Approximate Relational Reasoning for Higher-Order Probabilistic Programs
Properties such as provable security and correctness for randomized programs are naturally expressed relationally as approximate equivalences. As a result, a number of relational program logics have been developed to reason about such approximate equivalences of probabilistic programs. However, existing approximate relational logics are mostly restricted to first-order programs without general state.

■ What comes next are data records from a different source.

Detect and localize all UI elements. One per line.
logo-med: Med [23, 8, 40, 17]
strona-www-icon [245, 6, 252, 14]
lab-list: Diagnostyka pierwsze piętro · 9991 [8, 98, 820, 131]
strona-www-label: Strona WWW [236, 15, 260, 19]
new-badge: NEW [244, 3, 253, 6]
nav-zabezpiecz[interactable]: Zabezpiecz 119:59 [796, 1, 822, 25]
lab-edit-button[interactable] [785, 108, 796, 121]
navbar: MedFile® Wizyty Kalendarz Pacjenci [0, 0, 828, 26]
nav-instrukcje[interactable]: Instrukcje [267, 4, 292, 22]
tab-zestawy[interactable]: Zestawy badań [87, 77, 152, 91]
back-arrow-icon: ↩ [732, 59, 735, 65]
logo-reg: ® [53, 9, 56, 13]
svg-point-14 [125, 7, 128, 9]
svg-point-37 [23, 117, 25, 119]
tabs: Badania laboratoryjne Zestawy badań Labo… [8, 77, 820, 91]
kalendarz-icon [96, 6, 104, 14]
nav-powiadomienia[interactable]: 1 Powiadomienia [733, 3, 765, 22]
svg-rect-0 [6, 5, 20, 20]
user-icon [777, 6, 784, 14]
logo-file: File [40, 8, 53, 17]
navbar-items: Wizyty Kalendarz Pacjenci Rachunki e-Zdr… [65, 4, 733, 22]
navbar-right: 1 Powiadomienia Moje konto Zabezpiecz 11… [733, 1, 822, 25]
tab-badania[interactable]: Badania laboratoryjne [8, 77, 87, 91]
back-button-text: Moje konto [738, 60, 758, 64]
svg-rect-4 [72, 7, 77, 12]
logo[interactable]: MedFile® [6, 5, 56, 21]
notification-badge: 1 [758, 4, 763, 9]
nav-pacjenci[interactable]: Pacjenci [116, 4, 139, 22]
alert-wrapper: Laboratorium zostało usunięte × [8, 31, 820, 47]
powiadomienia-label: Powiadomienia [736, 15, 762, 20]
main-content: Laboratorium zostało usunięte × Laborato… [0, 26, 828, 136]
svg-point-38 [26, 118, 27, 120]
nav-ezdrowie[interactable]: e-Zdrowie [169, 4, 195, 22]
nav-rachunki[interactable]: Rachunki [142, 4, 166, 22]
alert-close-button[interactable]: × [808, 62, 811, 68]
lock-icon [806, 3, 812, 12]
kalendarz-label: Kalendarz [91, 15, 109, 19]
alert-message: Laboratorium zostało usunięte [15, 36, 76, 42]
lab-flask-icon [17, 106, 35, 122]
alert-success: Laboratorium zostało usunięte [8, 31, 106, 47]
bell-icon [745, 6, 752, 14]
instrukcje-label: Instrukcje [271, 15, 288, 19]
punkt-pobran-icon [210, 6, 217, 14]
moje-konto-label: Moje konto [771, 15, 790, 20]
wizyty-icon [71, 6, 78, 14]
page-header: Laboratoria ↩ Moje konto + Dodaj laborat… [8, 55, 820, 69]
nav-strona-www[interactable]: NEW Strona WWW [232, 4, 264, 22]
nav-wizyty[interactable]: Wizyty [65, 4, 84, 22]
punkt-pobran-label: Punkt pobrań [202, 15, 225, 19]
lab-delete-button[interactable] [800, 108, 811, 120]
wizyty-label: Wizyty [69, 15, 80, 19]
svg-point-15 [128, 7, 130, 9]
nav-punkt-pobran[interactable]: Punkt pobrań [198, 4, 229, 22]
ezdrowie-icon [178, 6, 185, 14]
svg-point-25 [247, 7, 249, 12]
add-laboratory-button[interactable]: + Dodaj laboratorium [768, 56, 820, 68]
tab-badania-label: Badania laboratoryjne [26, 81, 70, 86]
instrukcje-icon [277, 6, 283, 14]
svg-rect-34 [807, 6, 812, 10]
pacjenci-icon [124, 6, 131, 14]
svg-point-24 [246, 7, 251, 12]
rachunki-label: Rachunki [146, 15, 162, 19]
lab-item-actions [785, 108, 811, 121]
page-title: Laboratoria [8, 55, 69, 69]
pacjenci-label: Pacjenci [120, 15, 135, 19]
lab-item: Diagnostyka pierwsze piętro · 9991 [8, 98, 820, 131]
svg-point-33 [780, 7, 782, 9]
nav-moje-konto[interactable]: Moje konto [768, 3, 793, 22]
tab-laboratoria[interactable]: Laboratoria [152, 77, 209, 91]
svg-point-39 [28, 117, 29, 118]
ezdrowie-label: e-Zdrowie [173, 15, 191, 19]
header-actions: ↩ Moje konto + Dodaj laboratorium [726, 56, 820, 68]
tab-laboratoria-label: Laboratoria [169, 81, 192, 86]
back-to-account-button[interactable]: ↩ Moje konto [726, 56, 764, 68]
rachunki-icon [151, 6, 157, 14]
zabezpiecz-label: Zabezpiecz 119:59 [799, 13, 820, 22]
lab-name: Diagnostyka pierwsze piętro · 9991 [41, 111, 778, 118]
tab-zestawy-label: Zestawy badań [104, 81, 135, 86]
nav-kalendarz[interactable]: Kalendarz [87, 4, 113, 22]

In this paper we develop Approxis, a \emph{higher-order approximate relational separation logic} for reasoning about approximate equivalence of programs written in an expressive ML-like language with discrete probabilistic sampling, higher-order functions, and higher-order state. The Approxis logic recasts the concept of \emph{error credits} in the relational setting to reason about relational approximation, which allows for expressive notions of modularity and composition, a range of new approximate relational rules, and an internalization of a standard limiting argument for showing exact probabilistic equivalences by approximation. We also use Approxis to develop a logical relation model that quantifies over error credits, which can be used to prove \emph{exact contextual equivalence}. We demonstrate the flexibility of our approach on a range of examples, including the PRP/PRF switching lemma, IND$-CPA security of an encryption scheme, and a collection of rejection samplers. All of the results have been mechanized in the Coq proof assistant and the Iris separation logic framework.